REQUIREMENT: Locate the line that contains "What do you see at coordinates (618, 1844)" in the entries below, then repeat it and every following line through the line that contains "In order to click on Impressum", exactly, and no others.

DATA FOR THIS TASK:
=====
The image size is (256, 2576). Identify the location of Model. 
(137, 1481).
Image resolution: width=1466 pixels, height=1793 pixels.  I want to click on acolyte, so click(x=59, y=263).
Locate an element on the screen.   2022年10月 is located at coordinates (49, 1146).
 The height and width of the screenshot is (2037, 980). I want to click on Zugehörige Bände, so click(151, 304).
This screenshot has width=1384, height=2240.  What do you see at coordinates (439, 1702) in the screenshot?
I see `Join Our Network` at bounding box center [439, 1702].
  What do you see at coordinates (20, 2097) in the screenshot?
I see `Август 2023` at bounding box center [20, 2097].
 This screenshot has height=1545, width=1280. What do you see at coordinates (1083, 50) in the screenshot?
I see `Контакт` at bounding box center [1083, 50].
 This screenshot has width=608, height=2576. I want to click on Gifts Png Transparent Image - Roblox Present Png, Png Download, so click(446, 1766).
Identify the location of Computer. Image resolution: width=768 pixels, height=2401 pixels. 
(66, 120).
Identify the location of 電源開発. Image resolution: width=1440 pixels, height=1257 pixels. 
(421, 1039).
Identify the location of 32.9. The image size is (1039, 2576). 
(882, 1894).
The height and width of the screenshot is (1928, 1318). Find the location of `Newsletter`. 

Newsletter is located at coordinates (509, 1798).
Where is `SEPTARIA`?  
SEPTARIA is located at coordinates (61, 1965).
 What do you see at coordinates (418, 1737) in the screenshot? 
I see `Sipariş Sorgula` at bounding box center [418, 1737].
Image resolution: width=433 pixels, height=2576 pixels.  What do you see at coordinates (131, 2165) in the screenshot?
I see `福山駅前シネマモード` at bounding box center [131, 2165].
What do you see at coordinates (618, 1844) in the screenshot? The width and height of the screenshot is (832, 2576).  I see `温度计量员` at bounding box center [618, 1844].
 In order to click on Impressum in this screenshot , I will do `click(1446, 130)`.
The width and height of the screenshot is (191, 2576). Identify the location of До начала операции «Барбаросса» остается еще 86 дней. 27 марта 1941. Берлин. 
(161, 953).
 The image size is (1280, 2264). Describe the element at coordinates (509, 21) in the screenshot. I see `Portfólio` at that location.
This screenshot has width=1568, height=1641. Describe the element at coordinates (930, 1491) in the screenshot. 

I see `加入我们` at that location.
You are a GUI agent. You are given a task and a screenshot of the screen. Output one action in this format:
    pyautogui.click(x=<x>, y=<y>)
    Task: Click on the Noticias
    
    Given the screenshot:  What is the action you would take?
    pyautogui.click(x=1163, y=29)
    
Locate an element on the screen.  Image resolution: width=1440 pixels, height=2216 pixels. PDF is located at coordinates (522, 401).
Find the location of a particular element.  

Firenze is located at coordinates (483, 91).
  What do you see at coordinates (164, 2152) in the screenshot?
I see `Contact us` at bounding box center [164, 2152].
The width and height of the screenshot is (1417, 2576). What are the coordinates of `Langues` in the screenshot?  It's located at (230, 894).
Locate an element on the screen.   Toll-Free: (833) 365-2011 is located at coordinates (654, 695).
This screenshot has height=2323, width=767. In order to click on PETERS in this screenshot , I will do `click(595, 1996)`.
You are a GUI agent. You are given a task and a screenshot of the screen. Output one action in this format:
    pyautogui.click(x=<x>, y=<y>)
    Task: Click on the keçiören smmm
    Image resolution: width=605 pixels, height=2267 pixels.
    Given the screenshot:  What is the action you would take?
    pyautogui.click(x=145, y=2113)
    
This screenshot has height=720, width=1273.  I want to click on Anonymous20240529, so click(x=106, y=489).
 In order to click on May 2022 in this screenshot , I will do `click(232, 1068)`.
=====
WRITTEN SOLUTION:
What do you see at coordinates (618, 1844) in the screenshot? The width and height of the screenshot is (832, 2576).  I see `温度计量员` at bounding box center [618, 1844].
 In order to click on Impressum in this screenshot , I will do `click(1446, 130)`.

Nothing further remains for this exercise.